A White House official said Mubarak's decision to leave Cairo was a "positive first step."
And a U.S. official told NBC News that "clearly with his departure to Sharm, the transition is underway... but particular aspects are still being resolved."
The U.S. officials also said they were "encouraged by the restraint shown by the (Egyptian) military" so far Friday and also that the protesters had remained "peaceful and not turned to violence."
However, in the north Sinai town of el-Arish, there was a potentially alarming development with Reuters reporting that about 1,000 people attacked a police station in an attempt to free prisoners.
Witnesses said they threw Molotov cocktails and exchanged gunfire with police who retreated to the roof. Al-Jazeera television reported the attackers were protesters who broke away from the main demonstration in el-Arish.
'Farewell Friday'
Hundreds of thousands of protesters gathered in Cairo for a huge rally on what they called "Farewell Friday."
This came despite an offer by the army to ensure 30-year-old emergency laws were lifted and free and fair elections held.
The military's comments were seen as a major push to end the worst crisis in Egypt's modern history, but also contained a clear signal that it wanted demonstrators off the streets.
Live television pictures from Alexandria showed massed ranks of people filling a main boulevard in the city and Al-Jazeera reported there were other demonstrations in Suez, Mahala, Tanta and Ismailia.
The protesters' pledge to march from the central Tahrir (Liberation) Square to the presidential palace raised fears of a confrontation between elite troops and demonstrators.
A crowd of more than 1,000 people were already there by midday, demanding he resign immediately. The army did not try to remove them, a Reuters witness said.
The protesters gathered up against a barbed wire cordon around the palace, about 50 yards from the palace walls at its closest point. Six tanks and armored vehicles separated the protesters from the building.
"Down, down Hosni Mubarak!" chanted the protesters. A sign delivering the same message was attached to razor wire blocking one of the entrances to the residence.

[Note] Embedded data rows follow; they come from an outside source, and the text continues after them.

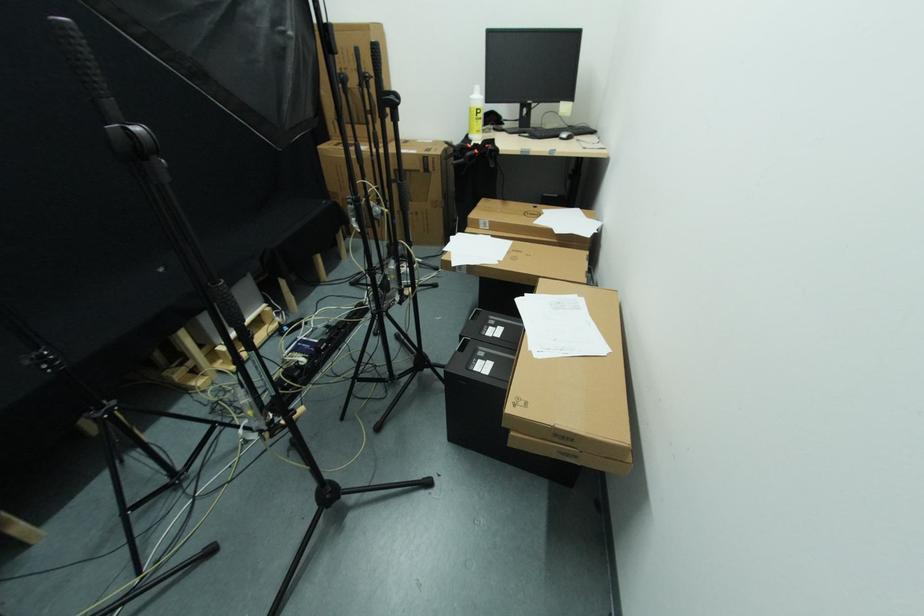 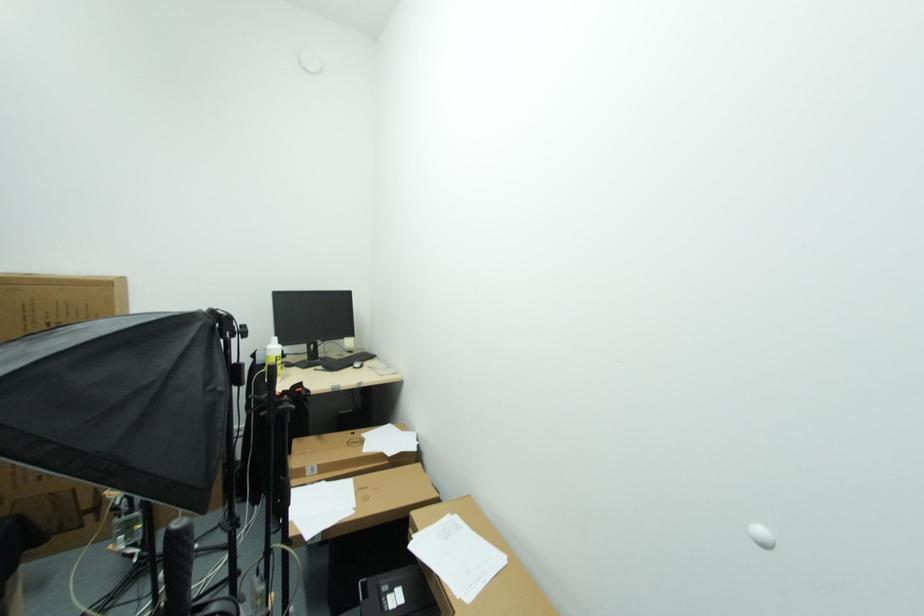 In the second image, find the point that corresponds to (525,298) in the first image.

(414, 541) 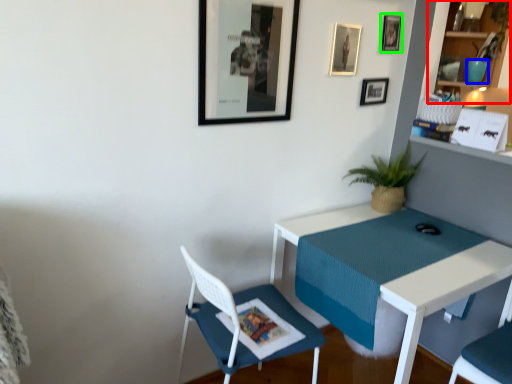 Question: Which object is the closest to the shelf (highlighted by a red box)? Choose among these: teal (highlighted by a blue box) or picture frame (highlighted by a green box).

Choices:
 (A) teal
 (B) picture frame

Answer: (A) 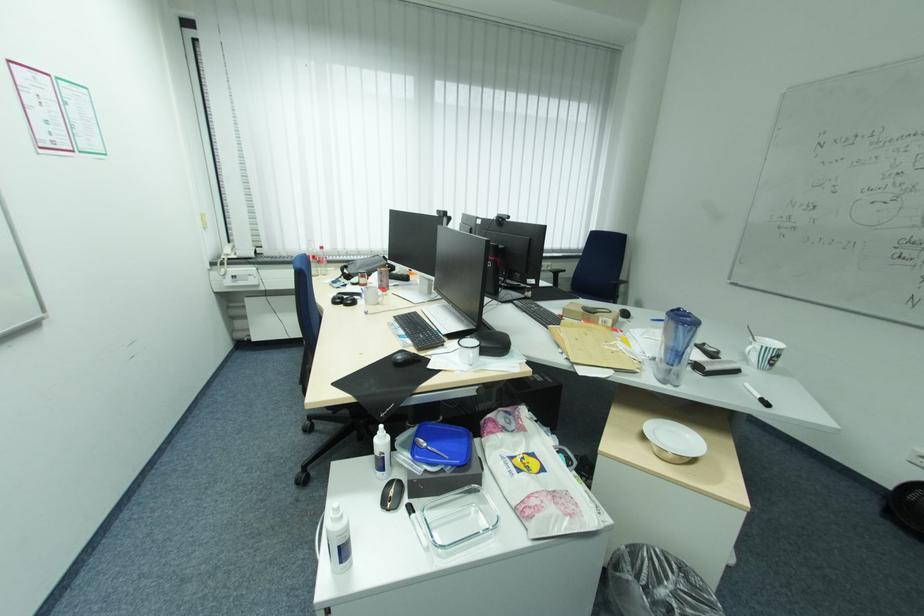 Find where to lift the blue plastic lid. Please return your answer as a coordinate pair (x, y).

(441, 445) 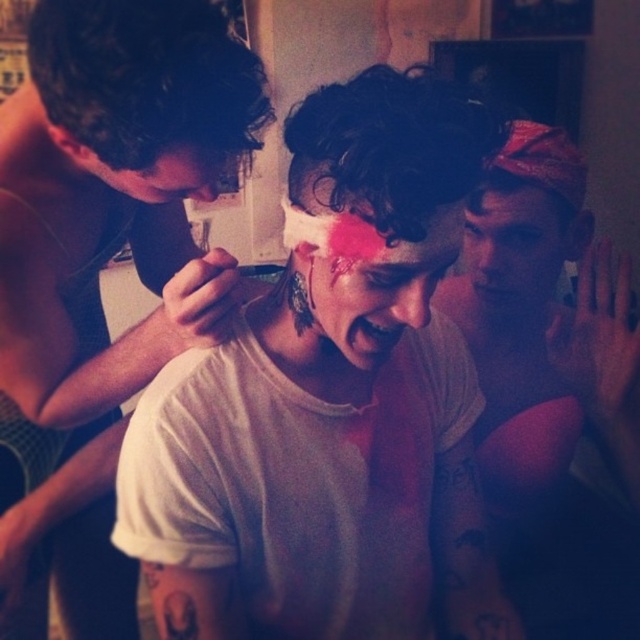 Question: Does white matte shirt at left have a lesser width compared to white matte bandana at upper right?

Choices:
 (A) yes
 (B) no

Answer: (B)

Question: Considering the real-world distances, which object is closest to the matte pink paint at center?

Choices:
 (A) white matte t-shirt at center
 (B) white matte bandana at upper right
 (C) matte black face at upper left

Answer: (A)

Question: Where is white matte bandana at upper right located in relation to matte black face at upper left in the image?

Choices:
 (A) left
 (B) right

Answer: (B)

Question: Is white matte t-shirt at center below white matte shirt at left?

Choices:
 (A) yes
 (B) no

Answer: (A)

Question: Which point is closer to the camera?

Choices:
 (A) white matte t-shirt at center
 (B) white matte bandana at upper right
 (C) smooth skin face at upper right
 (D) white matte shirt at left

Answer: (A)

Question: Among these points, which one is farthest from the camera?

Choices:
 (A) (484, 234)
 (B) (317, 326)

Answer: (A) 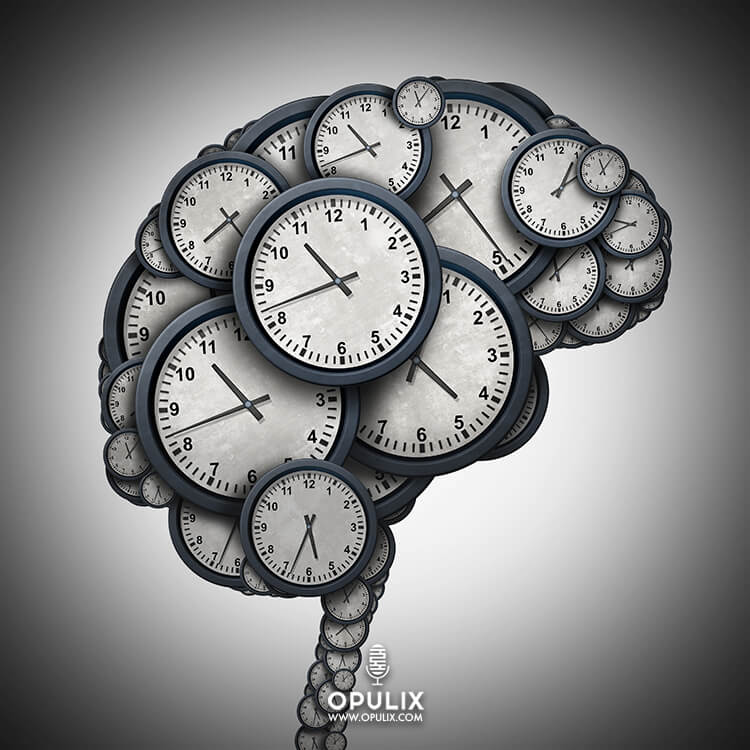 The height and width of the screenshot is (750, 750). I want to click on clock reading 11:08, so click(609, 175), click(424, 112), click(120, 458), click(354, 600), click(345, 682). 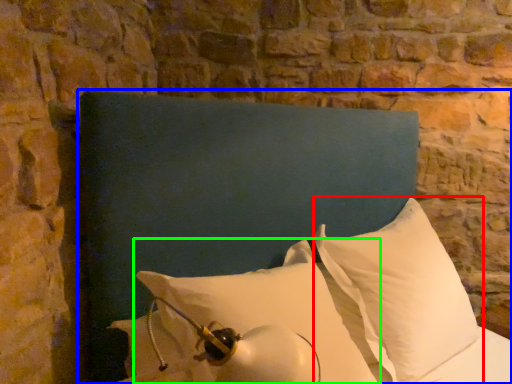 Question: Estimate the real-world distances between objects in this image. Which object is closer to pillow (highlighted by a red box), furniture (highlighted by a blue box) or pillow (highlighted by a green box)?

."We'll have masses of Egyptians after Friday prayer to take it over," said Ahmed Farouk, 27. "The army has been neutral and did not harm any of us," he added.
"We will march to the palace and oust Mubarak, and we know the world is on our side," said Nurhaan Ismael, a protester, 34.
"The army is relaxed at the moment. They put barbed wire all around (the roads to the palace) but they know the will of the people will topple anything," Ismael told Reuters.
What are you waiting for?" one protester yelled in the face of an army officer outside the palace.
"Did you sign an oath and pledge your allegiance to the president or the people?" another shouted.
One activist, tweeting as monasosh, said a field hospital by been set up outside the palace, where numbers were increasing.